- Aim of the task: Here the job is to copy the data exactly and to exclude every image from it.

- Provided information:
BEGIN

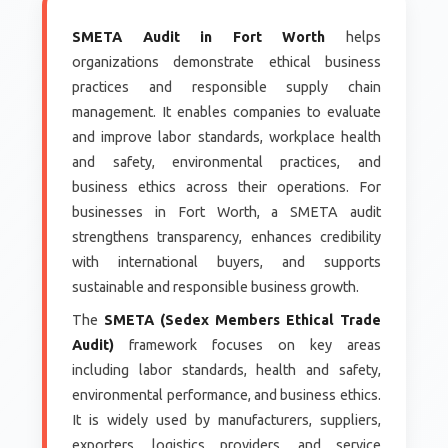
SMETA Audit in Fort Worth
helps
organizations demonstrate ethical business
practices and responsible supply chain
management. It enables companies to evaluate
and improve labor standards, workplace health
and safety, environmental practices, and
business ethics across their operations. For
businesses in Fort Worth, a SMETA audit
strengthens transparency, enhances credibility
with international buyers, and supports
sustainable and responsible business growth.
The
SMETA (Sedex Members Ethical Trade
Audit)
framework focuses on key areas
including labor standards, health and safety,
environmental performance, and business ethics.
It is widely used by manufacturers, suppliers,
exporters, logistics providers, and service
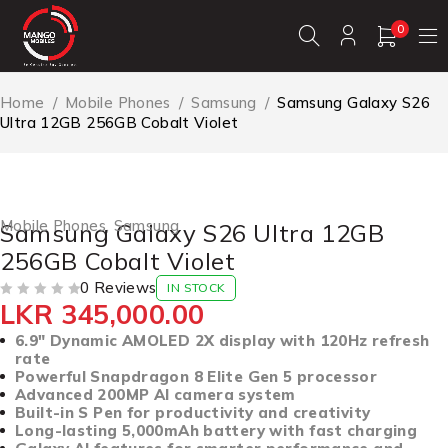
0
Home
/
Mobile Phones
/
Samsung
/
Samsung Galaxy S26
Ultra 12GB 256GB Cobalt Violet
Mobile Phones
,
Samsung
Samsung Galaxy S26 Ultra 12GB
256GB Cobalt Violet
0 Reviews
IN STOCK
LKR
345,000.00
OUT OF 5
6.9″ Dynamic AMOLED 2X display with 120Hz refresh
rate
Powerful Snapdragon 8 Elite Gen 5 processor
Advanced 200MP AI camera system
Built-in S Pen for productivity and creativity
Long-lasting 5,000mAh battery with fast charging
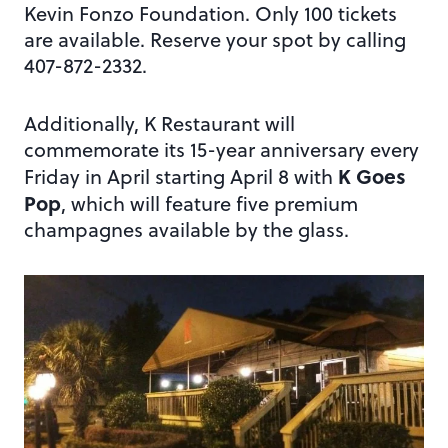
Kevin Fonzo Foundation. Only 100 tickets
are available. Reserve your spot by calling
407-872-2332.
Additionally, K Restaurant will
commemorate its 15-year anniversary every
K Goes
Friday in April starting April 8 with
Pop
, which will feature five premium
champagnes available by the glass.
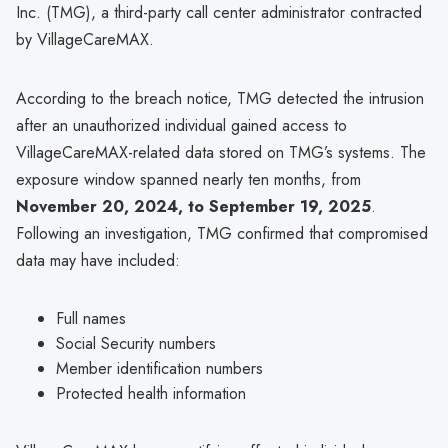
Inc. (TMG), a third-party call center administrator contracted
by VillageCareMAX.
According to the breach notice, TMG detected the intrusion
after an unauthorized individual gained access to
VillageCareMAX-related data stored on TMG’s systems. The
exposure window spanned nearly ten months, from
November 20, 2024, to September 19, 2025
.
Following an investigation, TMG confirmed that compromised
data may have included:
Full names
Social Security numbers
Member identification numbers
Protected health information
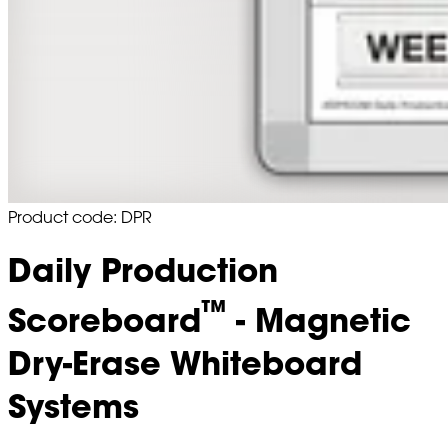
Product code: DPR
Daily Production
™
Scoreboard
- Magnetic
Dry-Erase Whiteboard
Systems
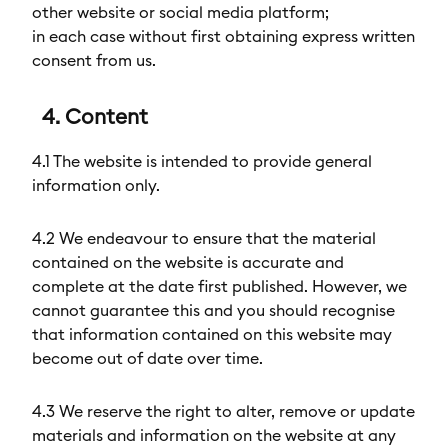
other website or social media platform;
in each case without first obtaining express written
consent from us.
4. Content
4.1 The website is intended to provide general
information only.
4.2 We endeavour to ensure that the material
contained on the website is accurate and
complete at the date first published. However, we
cannot guarantee this and you should recognise
that information contained on this website may
become out of date over time.
4.3 We reserve the right to alter, remove or update
materials and information on the website at any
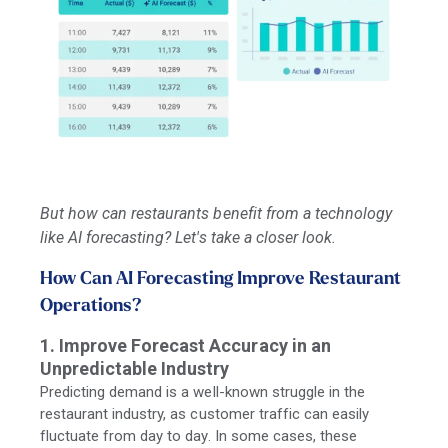
But how can restaurants benefit from a technology
like AI forecasting? Let's take a closer look.
How Can AI Forecasting Improve Restaurant
Operations?
1. Improve Forecast Accuracy in an
Unpredictable Industry
Predicting demand is a well-known struggle in the
restaurant industry, as customer traffic can easily
fluctuate from day to day. In some cases, these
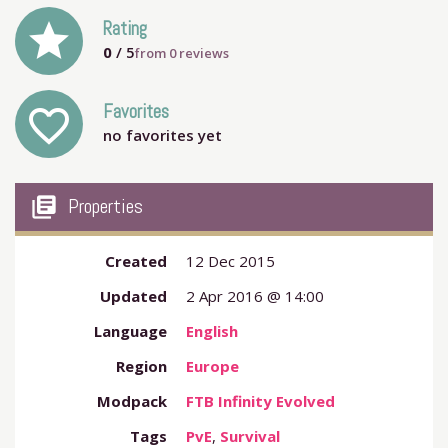
grade
Rating
0
/ 5
from
0
reviews
Favorites
favorite_outline
no favorites yet
my_library_books
Properties
Created
12 Dec 2015
Updated
2 Apr 2016 @ 14:00
Language
English
Region
Europe
Modpack
FTB Infinity Evolved
Tags
PvE
,
Survival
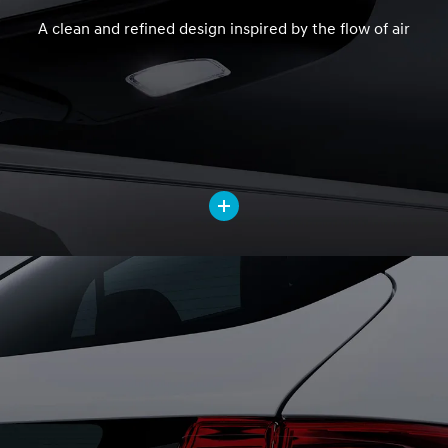
A clean and refined design inspired by the flow of air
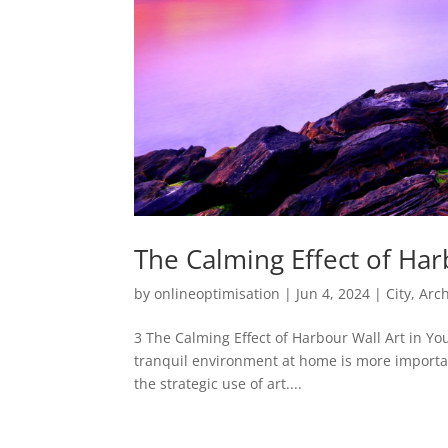
The Calming Effect of Ha
by
onlineoptimisation
|
Jun 4, 2024
|
City, Ar
3 The Calming Effect of Harbour Wall Art in Yo
tranquil environment at home is more important
the strategic use of art....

END

- Output of the task:
SMETA Audit in Fort Worth
helps
organizations demonstrate ethical business
practices and responsible supply chain
management. It enables companies to evaluate
and improve labor standards, workplace health
and safety, environmental practices, and
business ethics across their operations. For
businesses in Fort Worth, a SMETA audit
strengthens transparency, enhances credibility
with international buyers, and supports
sustainable and responsible business growth.
The
SMETA (Sedex Members Ethical Trade
Audit)
framework focuses on key areas
including labor standards, health and safety,
environmental performance, and business ethics.
It is widely used by manufacturers, suppliers,
exporters, logistics providers, and service
0
Home
/
Mobile Phones
/
Samsung
/
Samsung Galaxy S26
Ultra 12GB 256GB Cobalt Violet
Mobile Phones
,
Samsung
Samsung Galaxy S26 Ultra 12GB
256GB Cobalt Violet
0 Reviews
IN STOCK
LKR
345,000.00
OUT OF 5
6.9″ Dynamic AMOLED 2X display with 120Hz refresh
rate
Powerful Snapdragon 8 Elite Gen 5 processor
Advanced 200MP AI camera system
Built-in S Pen for productivity and creativity
Long-lasting 5,000mAh battery with fast charging
Kevin Fonzo Foundation. Only 100 tickets
are available. Reserve your spot by calling
407-872-2332.
Additionally, K Restaurant will
commemorate its 15-year anniversary every
K Goes
Friday in April starting April 8 with
Pop
, which will feature five premium
champagnes available by the glass.
Inc. (TMG), a third-party call center administrator contracted
by VillageCareMAX.
According to the breach notice, TMG detected the intrusion
after an unauthorized individual gained access to
VillageCareMAX-related data stored on TMG’s systems. The
exposure window spanned nearly ten months, from
November 20, 2024, to September 19, 2025
.
Following an investigation, TMG confirmed that compromised
data may have included:
Full names
Social Security numbers
Member identification numbers
Protected health information
Product code: DPR
Daily Production
™
Scoreboard
- Magnetic
Dry-Erase Whiteboard
Systems
other website or social media platform;
in each case without first obtaining express written
consent from us.
4. Content
4.1 The website is intended to provide general
information only.
4.2 We endeavour to ensure that the material
contained on the website is accurate and
complete at the date first published. However, we
cannot guarantee this and you should recognise
that information contained on this website may
become out of date over time.
4.3 We reserve the right to alter, remove or update
materials and information on the website at any
But how can restaurants benefit from a technology
like AI forecasting? Let's take a closer look.
How Can AI Forecasting Improve Restaurant
Operations?
1. Improve Forecast Accuracy in an
Unpredictable Industry
Predicting demand is a well-known struggle in the
restaurant industry, as customer traffic can easily
fluctuate from day to day. In some cases, these
grade
Rating
0
/ 5
from
0
reviews
Favorites
favorite_outline
no favorites yet
my_library_books
Properties
Created
12 Dec 2015
Updated
2 Apr 2016 @ 14:00
Language
English
Region
Europe
Modpack
FTB Infinity Evolved
Tags
PvE
,
Survival
A clean and refined design inspired by the flow of air
The Calming Effect of Ha
by
onlineoptimisation
|
Jun 4, 2024
|
City, Ar
3 The Calming Effect of Harbour Wall Art in Yo
tranquil environment at home is more important
the strategic use of art....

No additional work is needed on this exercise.